Saved data entries:
Segment Open

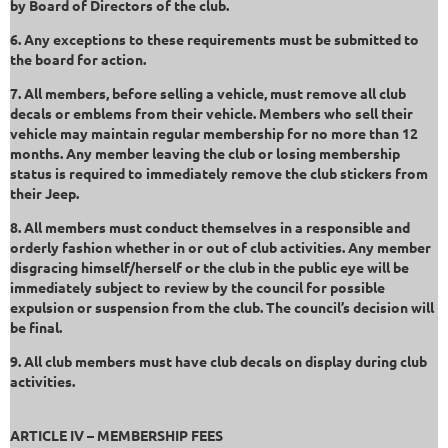
by Board of Directors of the club.
6. Any exceptions to these requirements must be submitted to
the board for action.
7. All members, before selling a vehicle, must remove all club
decals or emblems from their vehicle. Members who sell their
vehicle may maintain regular membership for no more than 12
months. Any member leaving the club or losing membership
status is required to immediately remove the club stickers from
their Jeep.
8. All members must conduct themselves in a responsible and
orderly fashion whether in or out of club activities. Any member
disgracing himself/herself or the club in the public eye will be
immediately subject to review by the council for possible
expulsion or suspension from the club. The council’s decision will
be final.
9. All club members must have club decals on display during club
activities.
ARTICLE IV – MEMBERSHIP FEES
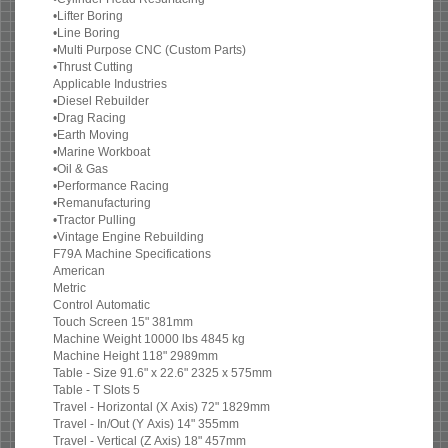
•Lifter Boring
•Line Boring
•Multi Purpose CNC (Custom Parts)
•Thrust Cutting
Applicable Industries
•Diesel Rebuilder
•Drag Racing
•Earth Moving
•Marine Workboat
•Oil & Gas
•Performance Racing
•Remanufacturing
•Tractor Pulling
•Vintage Engine Rebuilding
F79A Machine Specifications
American
Metric
Control Automatic
Touch Screen 15" 381mm
Machine Weight 10000 lbs 4845 kg
Machine Height 118" 2989mm
Table - Size 91.6" x 22.6" 2325 x 575mm
Table - T Slots 5
Travel - Horizontal (X Axis) 72" 1829mm
Travel - In/Out (Y Axis) 14" 355mm
Travel - Vertical (Z Axis) 18" 457mm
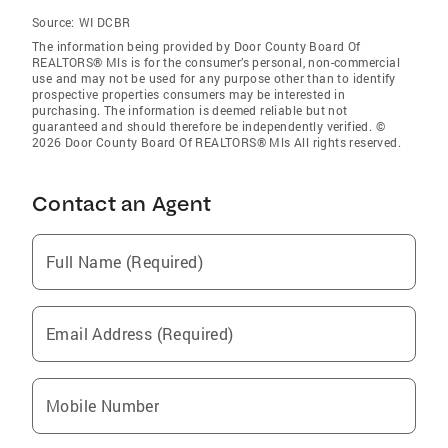
Source:
WI DCBR
The information being provided by Door County Board Of
REALTORS® Mls is for the consumer’s personal, non-commercial
use and may not be used for any purpose other than to identify
prospective properties consumers may be interested in
purchasing. The information is deemed reliable but not
guaranteed and should therefore be independently verified. ©
2026 Door County Board Of REALTORS® Mls All rights reserved.
Contact an Agent
Full Name (Required)
Email Address (Required)
Mobile Number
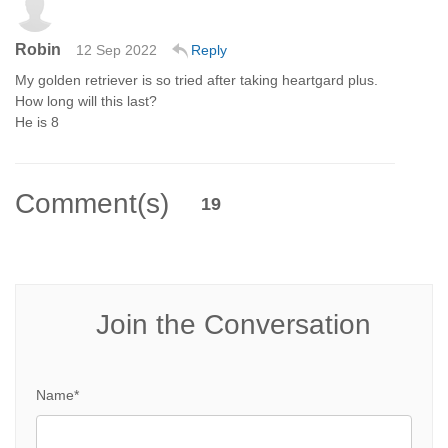
Robin
12 Sep 2022
Reply
My golden retriever is so tried after taking heartgard plus.
How long will this last?
He is 8
Comment(s)
19
Join the Conversation
Name*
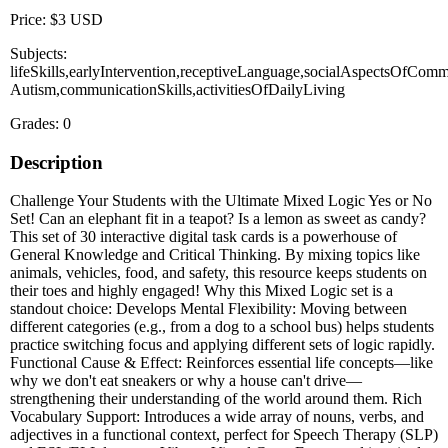
Price: $3 USD
Subjects:
lifeSkills,earlyIntervention,receptiveLanguage,socialAspectsOfComm
Autism,communicationSkills,activitiesOfDailyLiving
Grades: 0
Description
Challenge Your Students with the Ultimate Mixed Logic Yes or No
Set! Can an elephant fit in a teapot? Is a lemon as sweet as candy?
This set of 30 interactive digital task cards is a powerhouse of
General Knowledge and Critical Thinking. By mixing topics like
animals, vehicles, food, and safety, this resource keeps students on
their toes and highly engaged! Why this Mixed Logic set is a
standout choice: Develops Mental Flexibility: Moving between
different categories (e.g., from a dog to a school bus) helps students
practice switching focus and applying different sets of logic rapidly.
Functional Cause & Effect: Reinforces essential life concepts—like
why we don't eat sneakers or why a house can't drive—
strengthening their understanding of the world around them. Rich
Vocabulary Support: Introduces a wide array of nouns, verbs, and
adjectives in a functional context, perfect for Speech Therapy (SLP)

Segment Closed

§ What you have to do: Look through the entries and find each line that has the string "their". Copy those lines.

§ Task solution:
decals or emblems from their vehicle. Members who sell their
their Jeep.
their toes and highly engaged! Why this Mixed Logic set is a
strengthening their understanding of the world around them. Rich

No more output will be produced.